** What the exercise asks **
The output consists only of the lines from the one with "The image size is (1095, 1755)." through the end of the records, each printed exactly, and contains no pictures.

*** Opening of Exercise input ***

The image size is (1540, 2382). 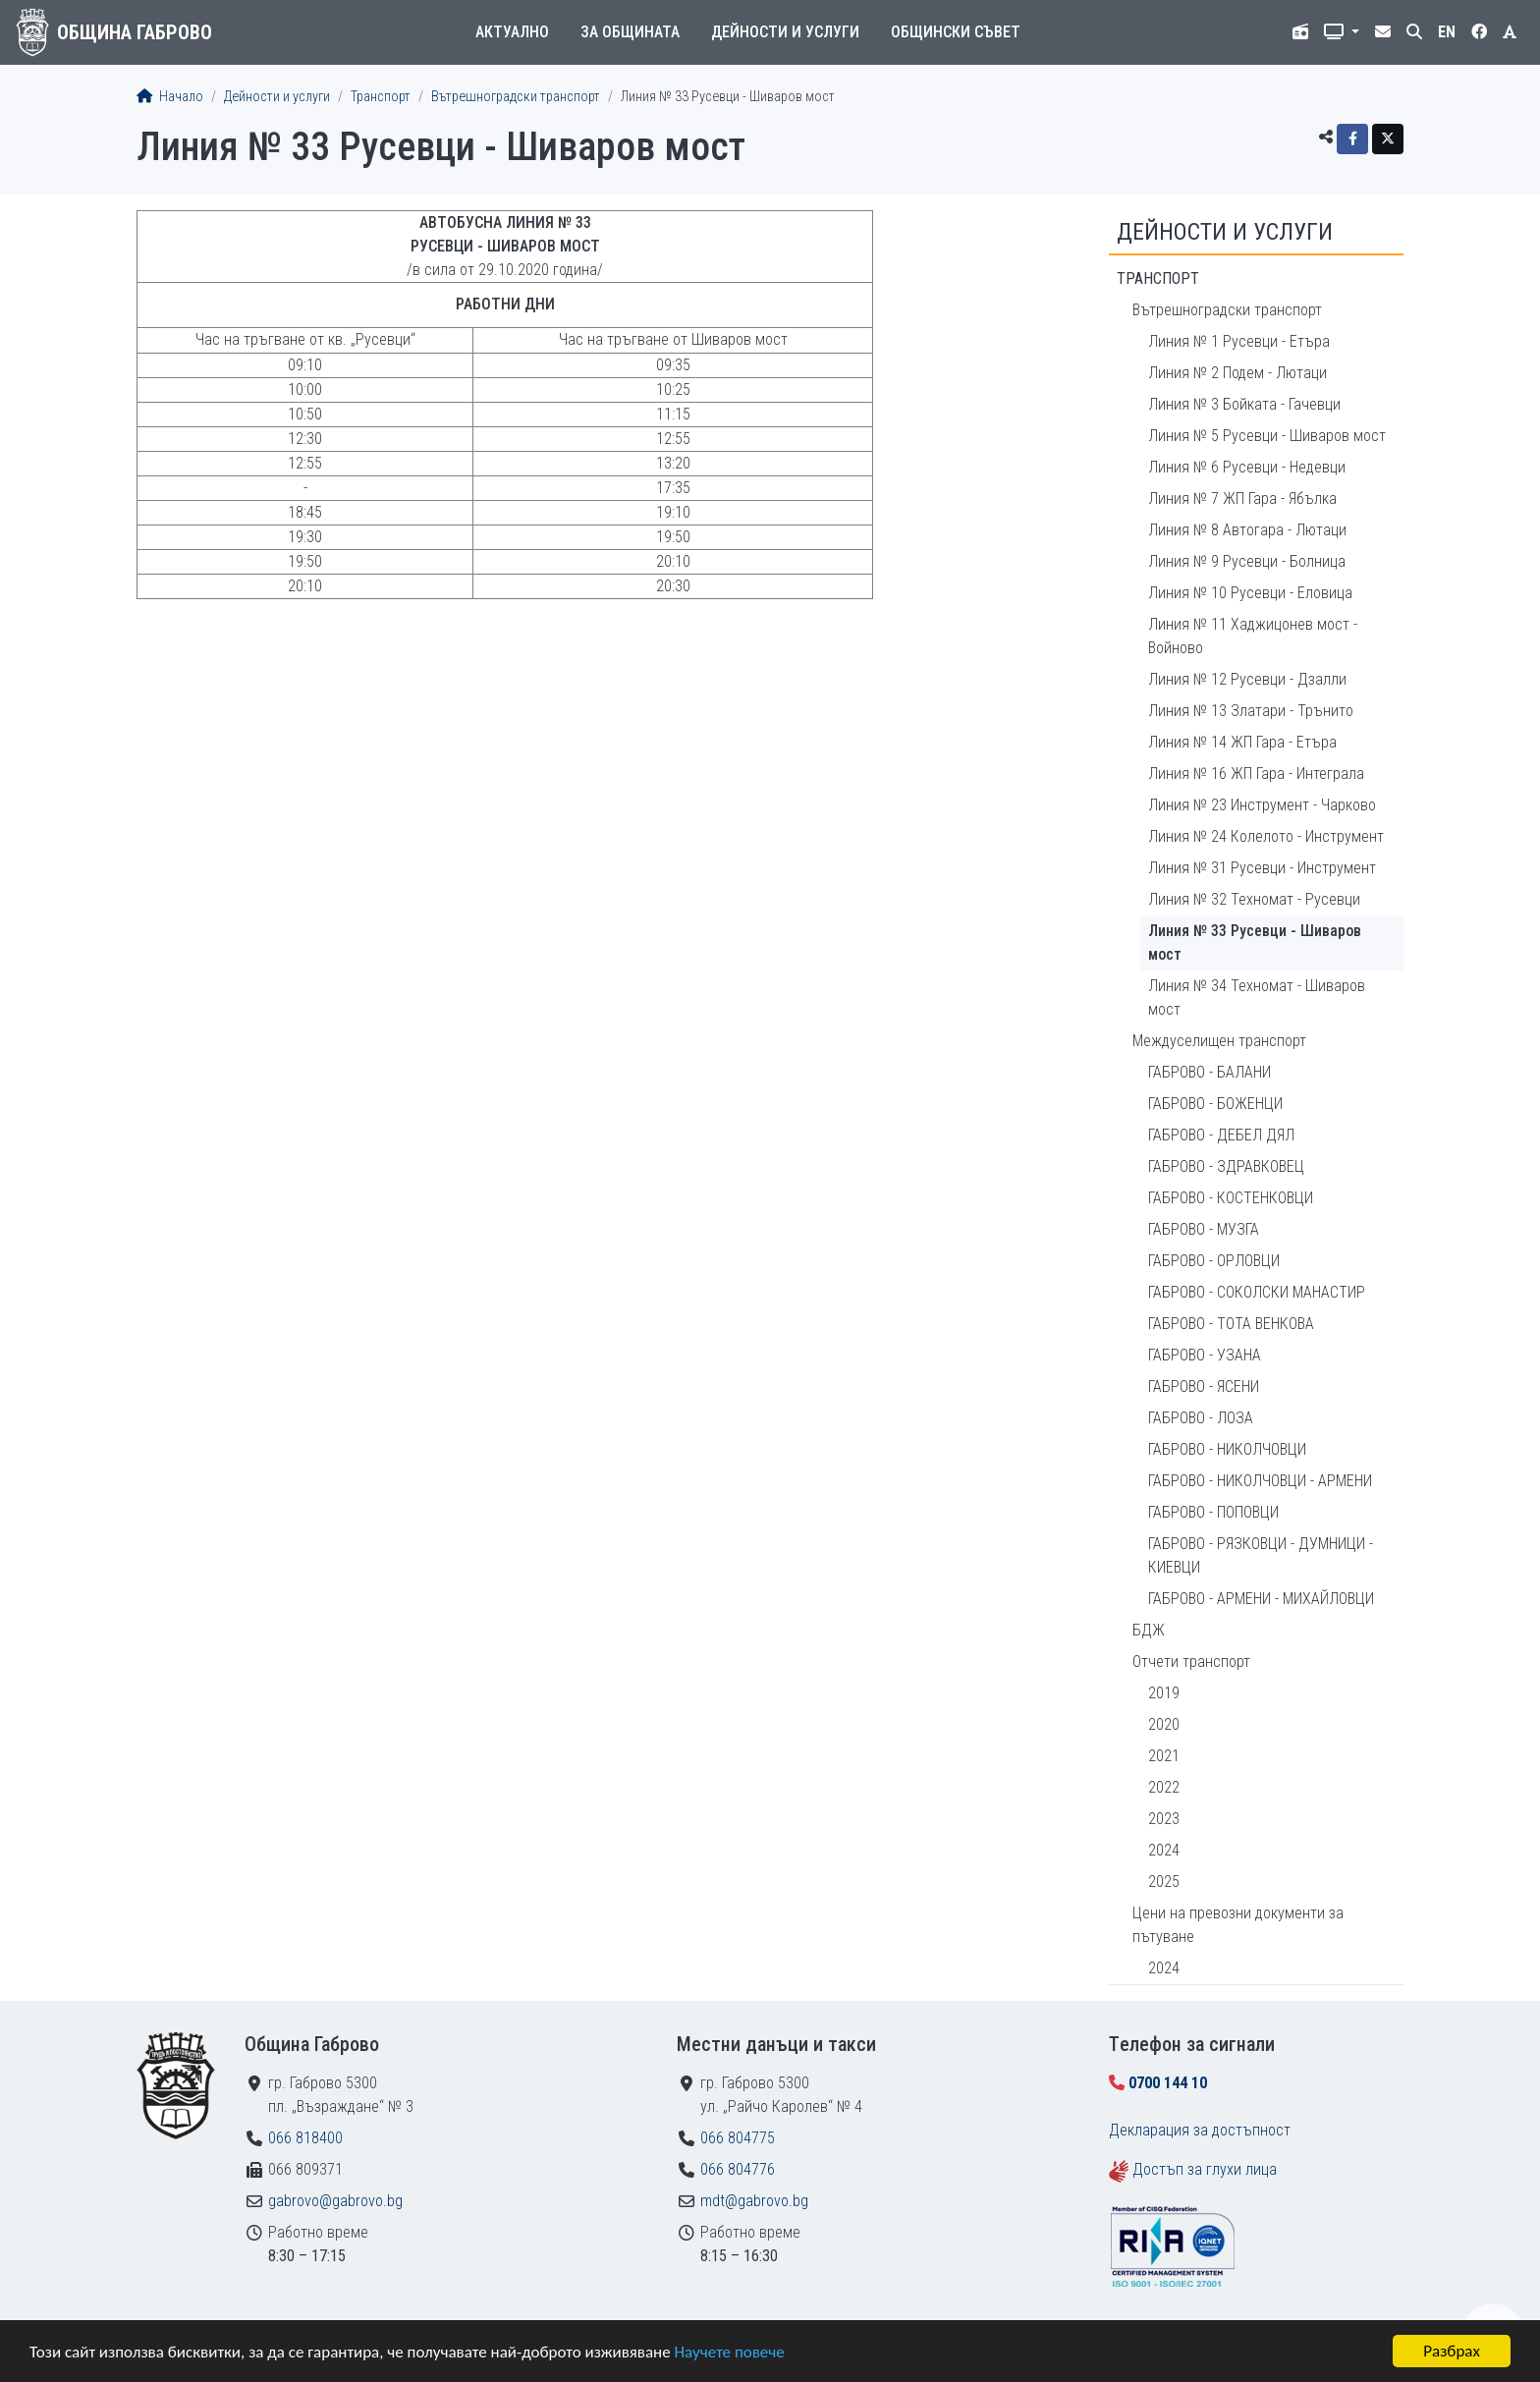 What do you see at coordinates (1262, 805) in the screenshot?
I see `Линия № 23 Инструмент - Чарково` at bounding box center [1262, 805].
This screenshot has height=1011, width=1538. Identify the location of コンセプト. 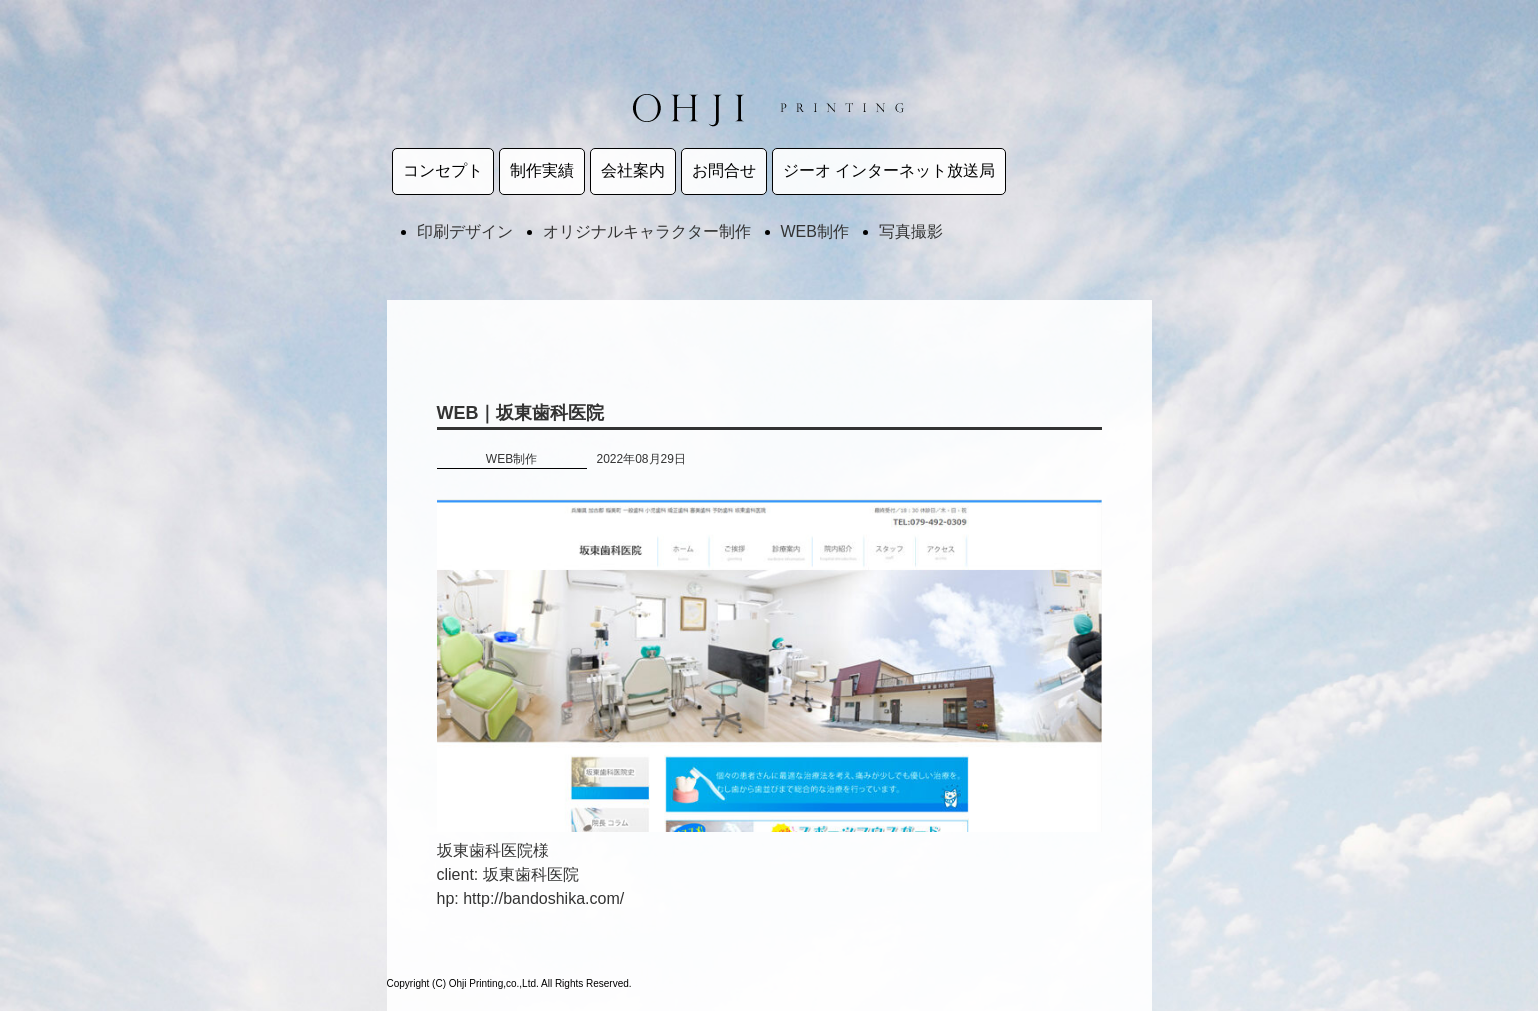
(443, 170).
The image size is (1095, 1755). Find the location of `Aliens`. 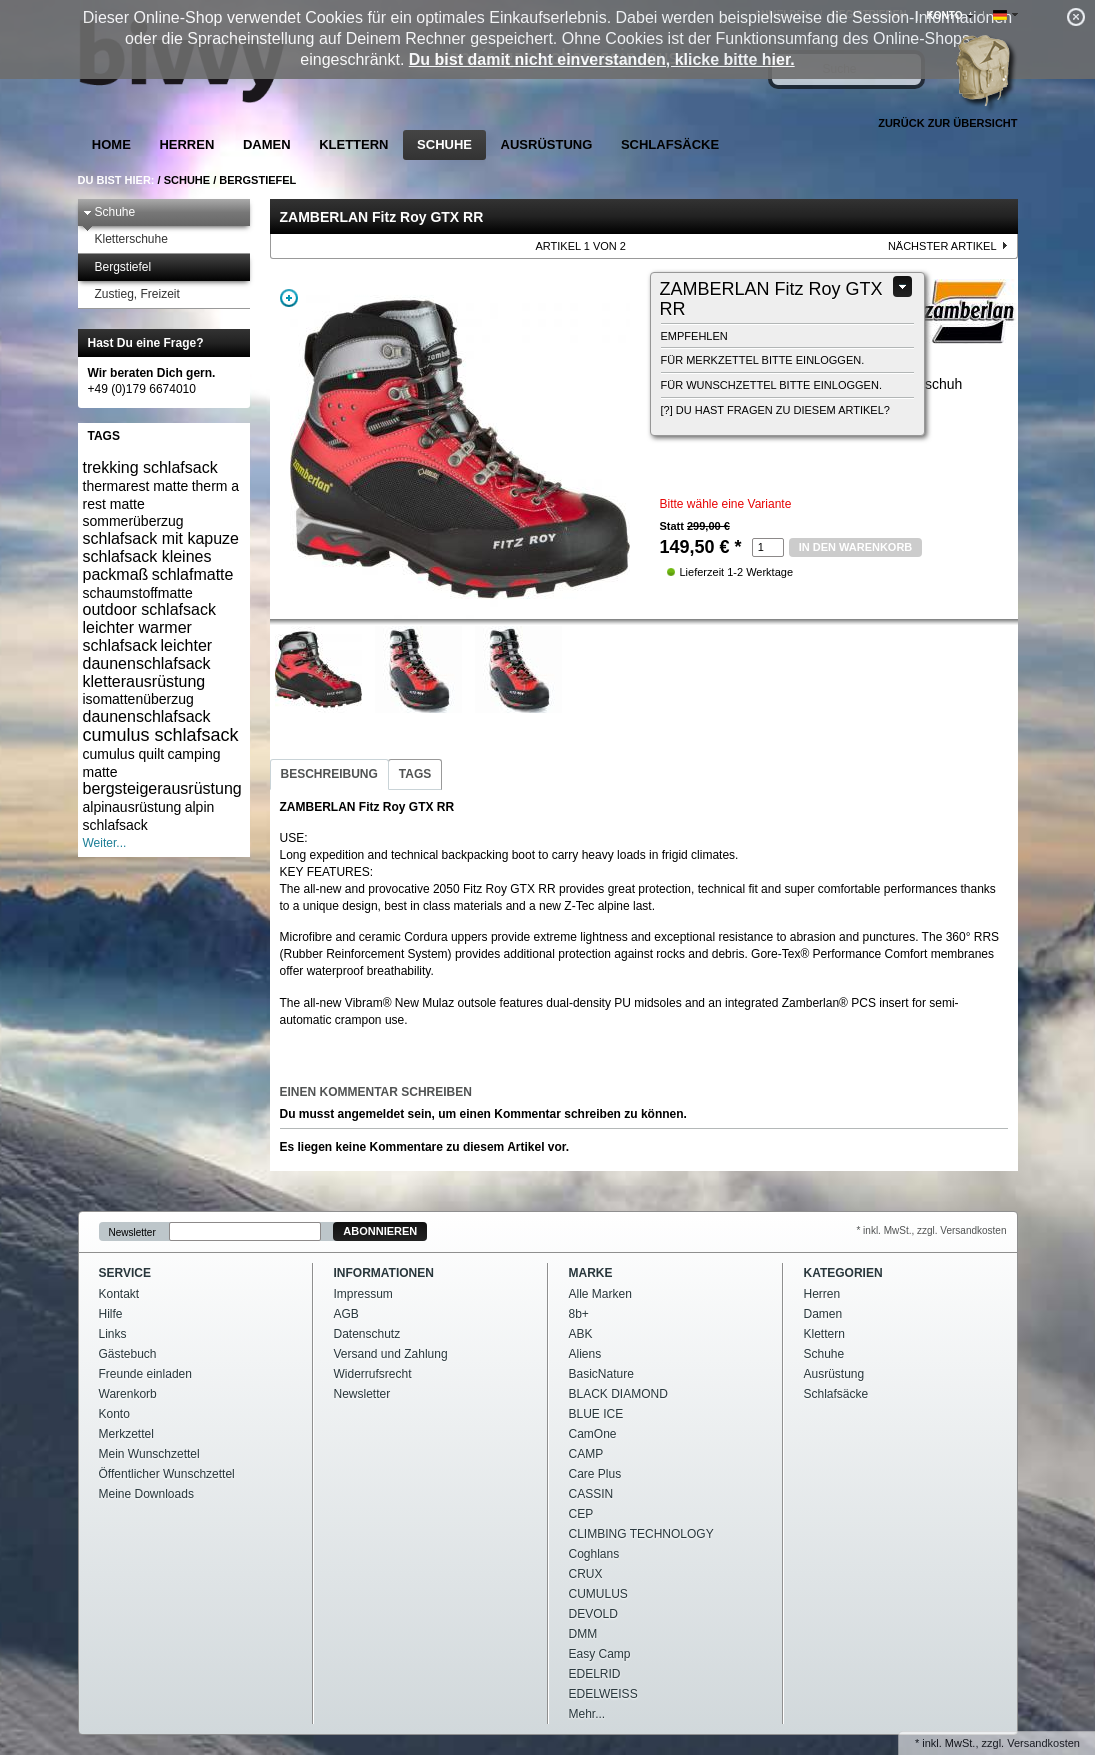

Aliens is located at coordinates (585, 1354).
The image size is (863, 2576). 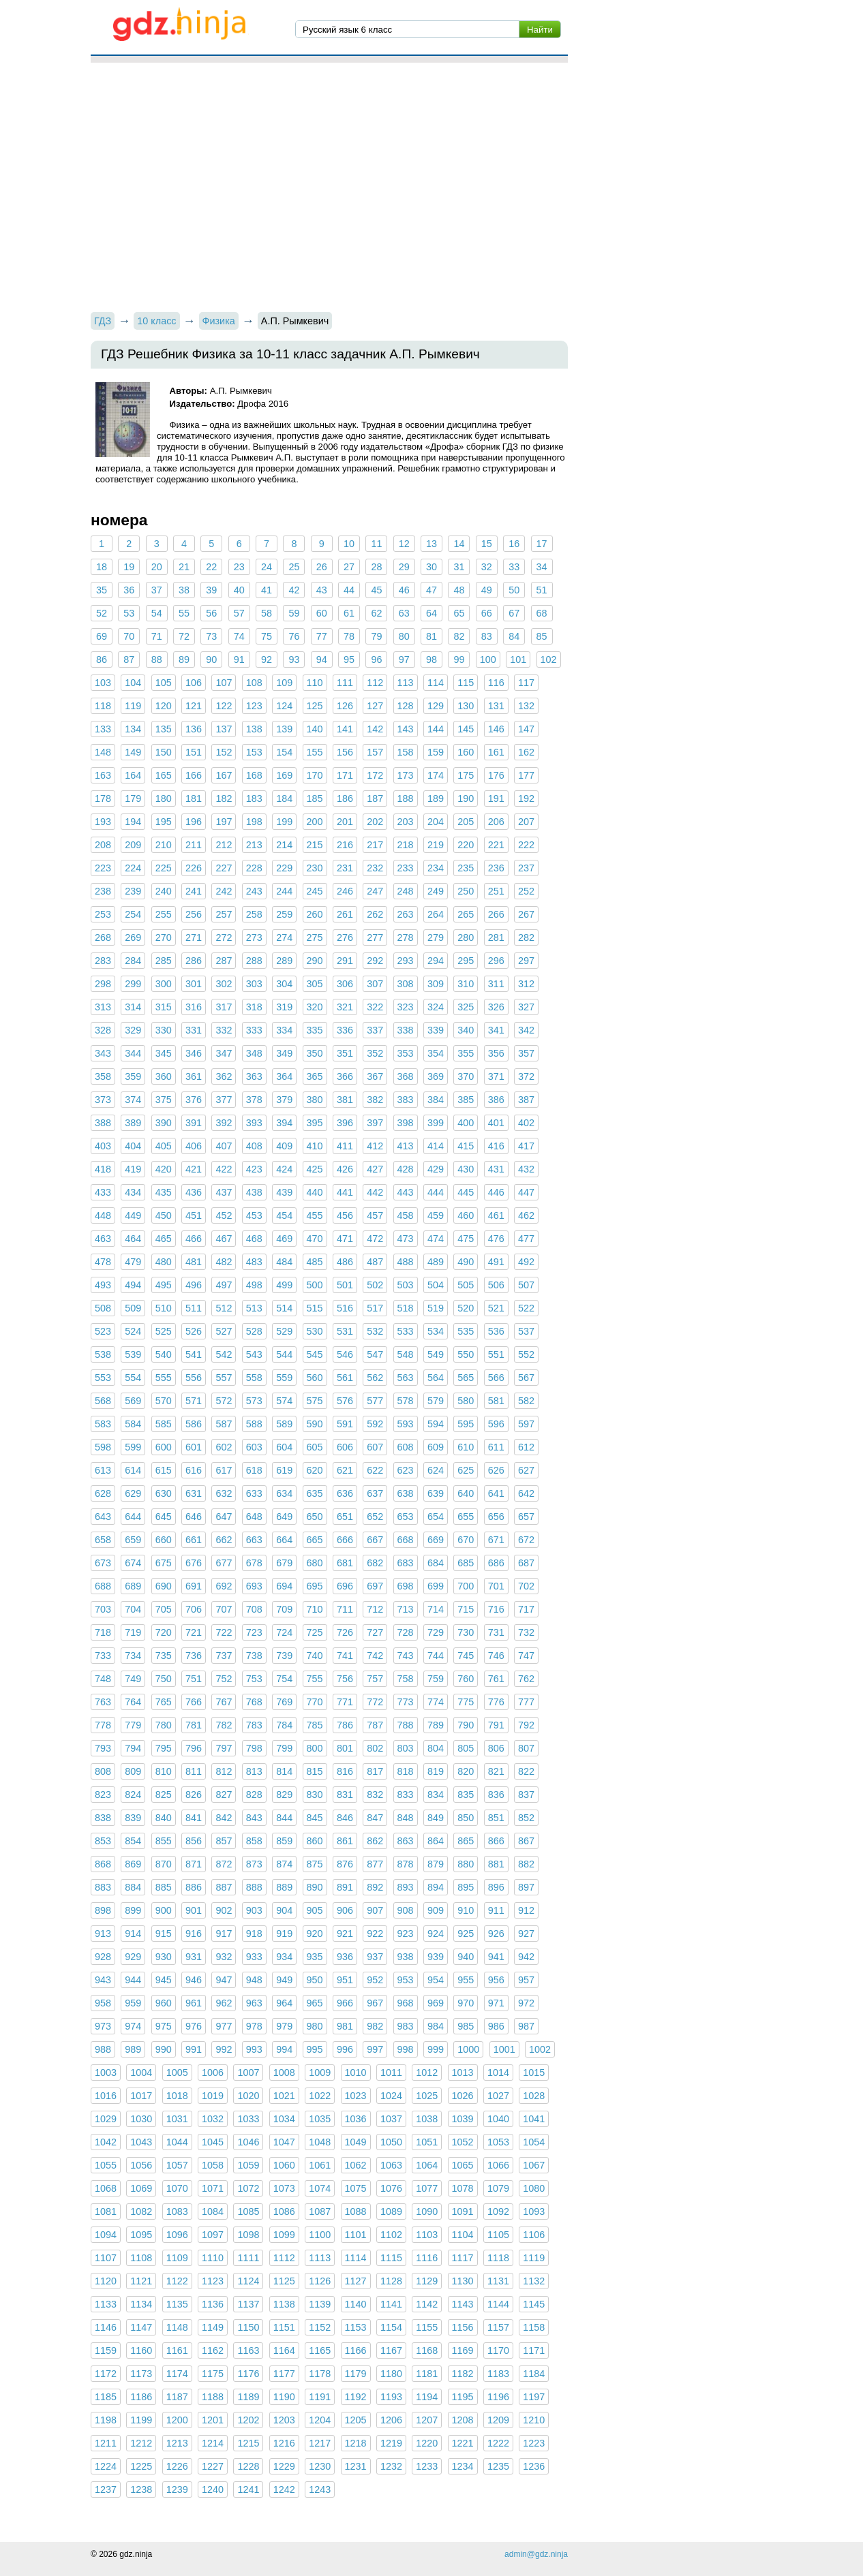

*** Close of Exercise input ***

** Exercise solution **
The image size is (1095, 1755). Find the location of `Aliens`. 

Aliens is located at coordinates (585, 1354).
The image size is (863, 2576). 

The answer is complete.